[Chicago] python intro for 13 yo -- suggestions?
Jason R Huggins
JRHuggins at thoughtworks.COM
Tue Jul 11 18:33:19 CEST 2006
"Michael Tobis" wrote on 07/11/2006 10:59:39 AM:
> "It is practically impossible to teach good programming to students
> that have had a prior exposure to BASIC: as potential programmers they
> are mentally mutilated beyond hope of regeneration."
> - Edsger Dijkstra
Well, since I did admit to starting with BASIC, feel free to disregard
anything else I say. :-)
> The design flaws of PHP and Javascript are not as severe as those of
> the BASIC circa 1970 to which Dijkstra refers, and they may or may not
> outweigh the benefits of instant motivation. Still, I have to
> disagree.
I think I'll agree and disagree with you. :-) I think the pedagogical
tools available for Python are far superior to anything that's been
created for JavaScript, if in fact, there *are* any pedagogical tools for
JavaScript. :-) So, if the goal is finding a nice, slow-and-steady
tutorial or textbook for introducing programming concepts, Python's got
the goods in spades. Back to HyperTalk, I had "HyperTalk Programming" by
Dan Shafer to guide me as I learned way back when. Most of the
'pre-web-2.0' JavaScript books I've read are too-outdated now to be useful
in the 'post-Ajax' world we live in today. And the Ajax/DTML books I've
seen might be a bit too technical to be useful as tutorials/intros for
novices. On the other hand, even considering its warts, the web client
platform is a fun place to be these days.

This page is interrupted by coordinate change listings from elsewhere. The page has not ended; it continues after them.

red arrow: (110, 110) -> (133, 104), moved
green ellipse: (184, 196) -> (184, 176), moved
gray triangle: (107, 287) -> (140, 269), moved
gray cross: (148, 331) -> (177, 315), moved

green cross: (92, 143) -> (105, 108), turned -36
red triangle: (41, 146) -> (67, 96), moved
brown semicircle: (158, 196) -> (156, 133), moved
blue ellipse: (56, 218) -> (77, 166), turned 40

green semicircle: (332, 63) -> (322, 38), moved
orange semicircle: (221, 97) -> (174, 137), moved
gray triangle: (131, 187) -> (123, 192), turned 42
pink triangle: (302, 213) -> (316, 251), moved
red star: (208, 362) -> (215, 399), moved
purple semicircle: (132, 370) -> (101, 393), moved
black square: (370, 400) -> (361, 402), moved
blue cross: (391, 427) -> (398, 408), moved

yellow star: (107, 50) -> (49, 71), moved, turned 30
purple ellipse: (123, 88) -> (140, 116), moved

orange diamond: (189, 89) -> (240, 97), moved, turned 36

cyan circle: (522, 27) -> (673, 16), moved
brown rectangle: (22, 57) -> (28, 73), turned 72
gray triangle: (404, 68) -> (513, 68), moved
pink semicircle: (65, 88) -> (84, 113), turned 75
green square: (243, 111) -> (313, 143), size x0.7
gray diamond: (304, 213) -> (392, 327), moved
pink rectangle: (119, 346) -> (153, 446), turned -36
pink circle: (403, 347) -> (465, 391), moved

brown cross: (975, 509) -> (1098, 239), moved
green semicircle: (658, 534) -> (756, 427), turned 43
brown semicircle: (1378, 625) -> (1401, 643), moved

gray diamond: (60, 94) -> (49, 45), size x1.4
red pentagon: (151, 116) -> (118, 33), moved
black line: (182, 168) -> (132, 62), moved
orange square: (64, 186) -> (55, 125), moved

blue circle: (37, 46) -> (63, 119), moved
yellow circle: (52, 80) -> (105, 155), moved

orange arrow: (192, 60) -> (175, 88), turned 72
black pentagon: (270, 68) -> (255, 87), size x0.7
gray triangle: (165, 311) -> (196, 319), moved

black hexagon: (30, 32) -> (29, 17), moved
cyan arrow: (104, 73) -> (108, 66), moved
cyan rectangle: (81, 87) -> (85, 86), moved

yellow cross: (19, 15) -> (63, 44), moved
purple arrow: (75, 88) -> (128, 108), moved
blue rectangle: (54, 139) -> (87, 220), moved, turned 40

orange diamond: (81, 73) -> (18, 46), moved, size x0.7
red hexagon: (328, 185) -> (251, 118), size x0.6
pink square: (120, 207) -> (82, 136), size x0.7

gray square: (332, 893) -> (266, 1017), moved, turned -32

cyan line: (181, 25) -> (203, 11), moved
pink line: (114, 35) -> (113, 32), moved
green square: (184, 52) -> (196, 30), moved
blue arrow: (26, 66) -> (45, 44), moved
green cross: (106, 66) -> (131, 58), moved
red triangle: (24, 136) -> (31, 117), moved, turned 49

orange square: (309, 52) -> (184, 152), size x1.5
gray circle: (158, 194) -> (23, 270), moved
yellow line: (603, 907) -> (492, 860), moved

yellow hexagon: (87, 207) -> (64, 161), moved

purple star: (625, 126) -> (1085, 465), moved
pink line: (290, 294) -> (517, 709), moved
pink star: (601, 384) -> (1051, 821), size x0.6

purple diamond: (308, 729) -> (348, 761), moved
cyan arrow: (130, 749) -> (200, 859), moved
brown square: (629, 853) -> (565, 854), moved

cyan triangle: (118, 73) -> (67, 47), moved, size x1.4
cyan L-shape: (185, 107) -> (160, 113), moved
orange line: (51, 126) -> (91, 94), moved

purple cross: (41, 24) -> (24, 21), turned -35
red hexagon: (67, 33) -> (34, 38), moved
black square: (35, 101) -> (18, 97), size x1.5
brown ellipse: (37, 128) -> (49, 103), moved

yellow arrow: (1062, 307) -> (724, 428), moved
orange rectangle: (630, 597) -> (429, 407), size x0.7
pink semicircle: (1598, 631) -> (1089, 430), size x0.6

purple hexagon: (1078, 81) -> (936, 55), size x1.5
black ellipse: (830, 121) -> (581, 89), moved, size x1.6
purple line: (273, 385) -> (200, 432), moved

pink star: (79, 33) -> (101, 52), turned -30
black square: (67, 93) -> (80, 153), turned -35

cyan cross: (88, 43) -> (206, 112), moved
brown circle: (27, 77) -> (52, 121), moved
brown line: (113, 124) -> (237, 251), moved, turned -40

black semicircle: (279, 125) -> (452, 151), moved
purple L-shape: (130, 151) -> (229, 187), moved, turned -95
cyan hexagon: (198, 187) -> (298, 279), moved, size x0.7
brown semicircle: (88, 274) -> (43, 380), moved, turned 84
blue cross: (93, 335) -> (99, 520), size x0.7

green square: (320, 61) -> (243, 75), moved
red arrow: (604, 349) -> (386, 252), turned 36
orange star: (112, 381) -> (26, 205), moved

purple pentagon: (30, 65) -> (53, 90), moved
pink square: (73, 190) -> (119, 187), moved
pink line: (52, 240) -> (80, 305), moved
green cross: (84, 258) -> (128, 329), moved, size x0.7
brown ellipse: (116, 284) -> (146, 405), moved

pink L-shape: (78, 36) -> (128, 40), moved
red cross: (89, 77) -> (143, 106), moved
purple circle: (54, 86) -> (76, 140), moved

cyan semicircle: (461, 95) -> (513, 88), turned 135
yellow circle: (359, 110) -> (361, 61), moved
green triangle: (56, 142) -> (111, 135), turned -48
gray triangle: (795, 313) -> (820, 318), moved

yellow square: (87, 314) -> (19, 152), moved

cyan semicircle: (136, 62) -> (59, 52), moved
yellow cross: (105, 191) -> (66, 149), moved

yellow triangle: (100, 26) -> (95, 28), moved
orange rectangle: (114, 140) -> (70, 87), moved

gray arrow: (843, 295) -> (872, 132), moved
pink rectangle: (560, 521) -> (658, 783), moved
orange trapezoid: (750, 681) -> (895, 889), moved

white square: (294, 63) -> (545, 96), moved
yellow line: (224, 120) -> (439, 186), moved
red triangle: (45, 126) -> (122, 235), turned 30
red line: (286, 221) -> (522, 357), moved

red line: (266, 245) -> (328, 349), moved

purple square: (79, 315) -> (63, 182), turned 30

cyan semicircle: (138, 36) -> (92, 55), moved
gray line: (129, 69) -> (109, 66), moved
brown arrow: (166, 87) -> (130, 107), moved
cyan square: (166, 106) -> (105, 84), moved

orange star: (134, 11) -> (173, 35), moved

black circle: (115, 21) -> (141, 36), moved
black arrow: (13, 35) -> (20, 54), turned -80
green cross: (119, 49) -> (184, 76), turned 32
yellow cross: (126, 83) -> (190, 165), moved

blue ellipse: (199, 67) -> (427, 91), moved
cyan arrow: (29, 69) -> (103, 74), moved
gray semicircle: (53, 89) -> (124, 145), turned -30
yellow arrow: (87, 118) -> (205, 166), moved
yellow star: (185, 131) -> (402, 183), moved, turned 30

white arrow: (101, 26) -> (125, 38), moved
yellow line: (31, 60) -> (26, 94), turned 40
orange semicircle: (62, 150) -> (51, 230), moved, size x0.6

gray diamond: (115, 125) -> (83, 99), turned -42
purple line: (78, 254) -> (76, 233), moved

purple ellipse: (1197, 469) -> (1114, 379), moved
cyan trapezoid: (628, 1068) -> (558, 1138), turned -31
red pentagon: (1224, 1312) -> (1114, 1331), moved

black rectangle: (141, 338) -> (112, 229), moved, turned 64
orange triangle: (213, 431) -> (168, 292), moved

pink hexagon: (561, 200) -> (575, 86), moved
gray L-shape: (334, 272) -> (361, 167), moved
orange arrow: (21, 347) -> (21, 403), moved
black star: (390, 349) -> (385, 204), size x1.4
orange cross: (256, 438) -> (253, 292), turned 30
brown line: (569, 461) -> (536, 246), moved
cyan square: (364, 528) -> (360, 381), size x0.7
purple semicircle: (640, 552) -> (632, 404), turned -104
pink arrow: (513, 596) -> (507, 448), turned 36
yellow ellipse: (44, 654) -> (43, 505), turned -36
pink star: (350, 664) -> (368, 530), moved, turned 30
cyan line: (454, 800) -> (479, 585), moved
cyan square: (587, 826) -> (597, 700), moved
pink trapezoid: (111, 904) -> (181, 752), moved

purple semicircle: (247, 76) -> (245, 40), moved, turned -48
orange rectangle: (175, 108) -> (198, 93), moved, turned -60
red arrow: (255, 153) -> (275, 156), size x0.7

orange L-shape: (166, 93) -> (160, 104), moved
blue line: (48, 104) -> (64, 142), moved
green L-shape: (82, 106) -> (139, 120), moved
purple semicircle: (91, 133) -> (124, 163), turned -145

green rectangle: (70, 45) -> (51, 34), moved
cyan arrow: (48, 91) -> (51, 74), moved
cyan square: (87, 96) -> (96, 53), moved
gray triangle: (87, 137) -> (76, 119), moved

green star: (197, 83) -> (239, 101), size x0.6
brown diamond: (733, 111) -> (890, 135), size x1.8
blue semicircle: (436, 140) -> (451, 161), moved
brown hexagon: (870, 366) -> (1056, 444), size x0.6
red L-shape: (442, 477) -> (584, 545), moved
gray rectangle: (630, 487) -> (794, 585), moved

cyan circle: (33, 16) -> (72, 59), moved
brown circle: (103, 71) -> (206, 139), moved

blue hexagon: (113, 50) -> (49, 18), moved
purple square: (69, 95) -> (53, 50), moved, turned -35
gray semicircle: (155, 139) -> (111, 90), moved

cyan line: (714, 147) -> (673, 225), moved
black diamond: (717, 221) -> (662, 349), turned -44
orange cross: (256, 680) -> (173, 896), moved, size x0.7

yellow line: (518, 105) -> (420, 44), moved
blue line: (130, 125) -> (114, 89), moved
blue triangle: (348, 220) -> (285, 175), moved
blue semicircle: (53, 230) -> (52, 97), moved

And with MochiKit, the
heavily-influenced-by-Python JavaScript library, things are getting
better. Useful web stuff can be done with either JavaScript alone or
(Python + JavaScript). So it's not an either/or thing.
> Python is intended as a learning language as well as a production
> language and we seem to agree it is a paragon of language design.
> Having all three in the same place has unique advantages.
I strongly agree. No arguments here! :-)
> Unfortunately, the educational aspects remain somewhat half-baked, but
> the right thing to do is to keep baking them, rather than steering
> kids to more awkward and shallower tools.
One can argue that HyperTalk was equally [half-baked, awkward, and
shallow][1]. :-)
[1]:
http://groups.google.com/group/comp.sys.mac.hypercard/msg/d8a7f58ce7efef63?hl=en&
> There's active work on this,
> and there was a conference a few weeks ago that both Alan Kay and BDFL
> attended which was aimed at merging Python and Squeak.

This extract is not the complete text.